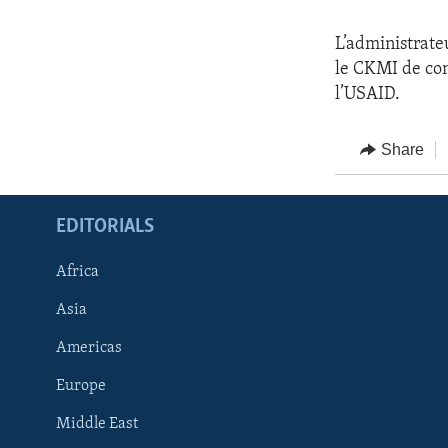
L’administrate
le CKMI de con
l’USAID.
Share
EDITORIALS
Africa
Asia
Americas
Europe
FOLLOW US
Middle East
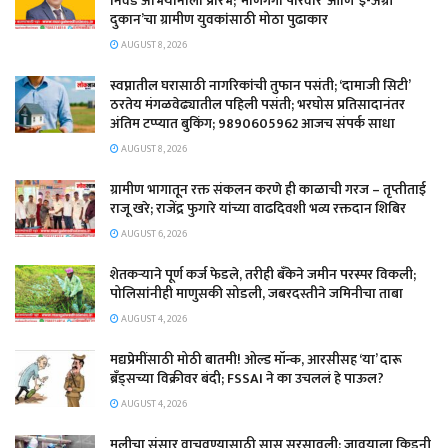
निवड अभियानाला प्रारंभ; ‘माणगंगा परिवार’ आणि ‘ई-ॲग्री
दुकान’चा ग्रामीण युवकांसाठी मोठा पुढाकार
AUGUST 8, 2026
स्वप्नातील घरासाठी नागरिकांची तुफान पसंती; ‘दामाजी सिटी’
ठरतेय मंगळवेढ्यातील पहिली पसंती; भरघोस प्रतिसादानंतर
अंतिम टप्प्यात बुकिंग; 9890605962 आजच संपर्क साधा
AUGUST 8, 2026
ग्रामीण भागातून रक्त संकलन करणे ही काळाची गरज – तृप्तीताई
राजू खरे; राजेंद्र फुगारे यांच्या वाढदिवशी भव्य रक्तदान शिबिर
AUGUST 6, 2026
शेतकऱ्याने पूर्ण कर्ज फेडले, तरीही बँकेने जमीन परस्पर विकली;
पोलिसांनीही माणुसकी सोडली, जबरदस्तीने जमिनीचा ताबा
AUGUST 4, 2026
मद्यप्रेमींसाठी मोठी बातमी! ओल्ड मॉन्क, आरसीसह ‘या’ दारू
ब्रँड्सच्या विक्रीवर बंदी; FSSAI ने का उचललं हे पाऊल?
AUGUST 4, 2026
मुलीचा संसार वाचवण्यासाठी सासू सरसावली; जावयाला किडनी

* * *

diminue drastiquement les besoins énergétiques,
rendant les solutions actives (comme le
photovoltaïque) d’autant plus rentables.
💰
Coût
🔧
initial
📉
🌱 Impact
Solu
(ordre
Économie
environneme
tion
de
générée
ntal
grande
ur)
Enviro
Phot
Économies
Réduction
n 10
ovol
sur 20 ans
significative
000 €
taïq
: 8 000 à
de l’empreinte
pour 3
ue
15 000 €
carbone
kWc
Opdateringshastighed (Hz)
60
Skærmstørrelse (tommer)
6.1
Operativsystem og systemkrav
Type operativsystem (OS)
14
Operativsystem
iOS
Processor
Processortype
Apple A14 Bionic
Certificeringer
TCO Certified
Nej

* * *

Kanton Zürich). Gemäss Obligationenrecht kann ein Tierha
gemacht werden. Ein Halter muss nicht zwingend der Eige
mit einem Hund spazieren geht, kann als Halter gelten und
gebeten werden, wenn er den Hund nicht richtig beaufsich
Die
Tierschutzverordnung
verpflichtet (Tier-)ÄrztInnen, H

__REQUIRED WORK__
Your answer should consist only of the lines above between the line holding "ब्रँड्सच्या विक्रीवर बंदी;" and the line holding "मुलीचा संसार वाचवण्यासाठी", inclusive, each transcribed exactly.

__EXERCISE ANSWER__
ब्रँड्सच्या विक्रीवर बंदी; FSSAI ने का उचललं हे पाऊल?
AUGUST 4, 2026
मुलीचा संसार वाचवण्यासाठी सासू सरसावली; जावयाला किडनी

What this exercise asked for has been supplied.